State health officials believe there may be more homes in and around Rutland County contaminated with a banned pesticide.

High levels of the chemical have forced six households to relocate while five others have been told to move.

Tom Condon is an on scene coordinator for the Environmental Protection Agency’s Boston Bureau.   He’s one of a dozen EPA field agents that recently arrived in Rutland to help the state deal with the situation.

“This is unusual for us in that under most situations we're dealing with contamination in the environment  this is indoor contamination that puts it in a special and unusual category for us.”  It’s affecting where people live, which he says makes it even more complicated.

Condon says besides helping with the actual testing, the EPA will also help set up a comprehensive data base for managing all the data that’s been generated.  He says it will better support the EPA and the various state agencies working on this issue. 

"This is unusual for us in that under most situations we're dealing with contamination in the environment this is indoor contamination that puts it in a special and unusual category for us."

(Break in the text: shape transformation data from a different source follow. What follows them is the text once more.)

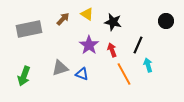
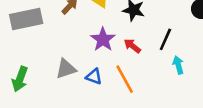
red arrow: (112, 50) -> (132, 46), turned -32
orange line: (124, 74) -> (125, 79), moved

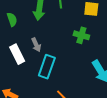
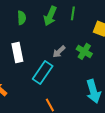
gray arrow: (36, 45) -> (59, 52), moved, turned 56

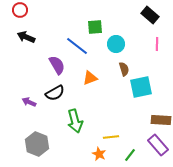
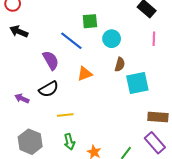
brown semicircle: (124, 69) -> (120, 64), turned 32
green arrow: (75, 121) -> (69, 142), moved, size x0.7
yellow line: (111, 137) -> (65, 115), moved

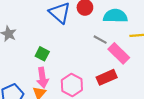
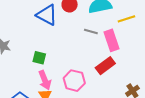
pink rectangle: (119, 53) -> (112, 40), turned 40

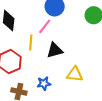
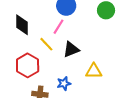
yellow line: (31, 42) -> (46, 44), turned -42

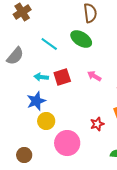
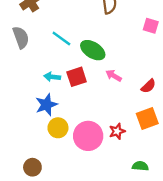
green ellipse: (81, 39) -> (93, 50), moved
gray semicircle: (15, 56) -> (21, 37), moved, turned -60
pink circle: (67, 143) -> (88, 136), moved

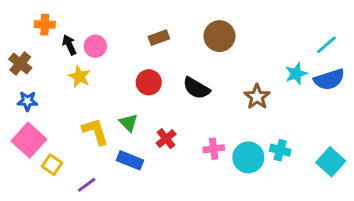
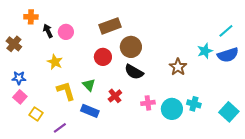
brown circle: (219, 36) -> (131, 47), moved
brown rectangle: (159, 38) -> (110, 26), size x1.5
yellow star: (79, 77) -> (55, 62), moved
black semicircle: (196, 88) -> (134, 72), moved
blue star: (27, 101) -> (19, 78), moved
pink square: (29, 140) -> (20, 97), size x0.6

Vermont’s Agency of Agriculture, which oversees pesticide use and licensing in the state, believes North Clarendon exterminator Cary Buck illegally used the insecticide chlorpyrifos in homes he treated.

The organophosphate was banned for indoor use in 2001 because it was found to be toxic to humans. 

Cary Buck has denied using chlorpyrifos and he told agency of agriculture inspectors that he has not administered the insecticide in 8 or 9 years.   

But agency officials said they found overwhelming evidence to the contrary.  They say that, plus a history of documented pesticide misuse going back to 1990, pushed them to suspend Buck’s exterminator license in June. 

Since then, the state has been busy trying to identify which of Buck’s former customers might be at risk.

Joanne Calvi, District Director for the state Health Department’s Rutland office, says finding temporary housing for some of those affected remains a challenge.

“There’s different issues that come up,” says Calvi.  “Just finding other rental properties, being able to afford first and last month’s rent and that type of thing. We do have options of going into motels that is being paid for by economic services, and some people can go and live with other family members.”

She says most of those affected are not able to take their belongings with them, which makes the situation even harder.

Calvi and other health officials believe the worst contaminated sights have been identified and she says so far, they don’t believe anyone has gotten sick.

Still, more problem areas may be found and how to clean up the worst of them is something the EPA says will likely take them weeks if not months to develop.